===== SUPPLIED MATERIAL
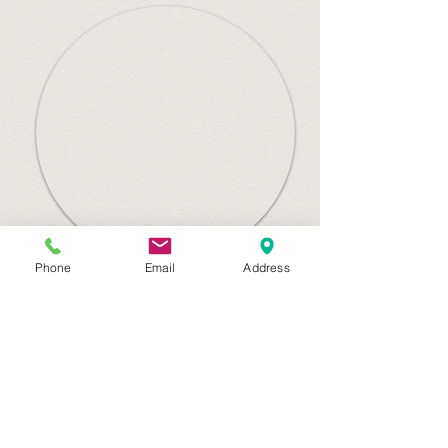
Phone
Email
Address
Canvas for the Home
Home
Canvas Prints
Gift Cards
==========
*ASSIGNED TASK:* All of the entries above need to be transcribed exactly, except for the pictures.

*ANSWER:*
Phone
Email
Address
Canvas for the Home
Home
Canvas Prints
Gift Cards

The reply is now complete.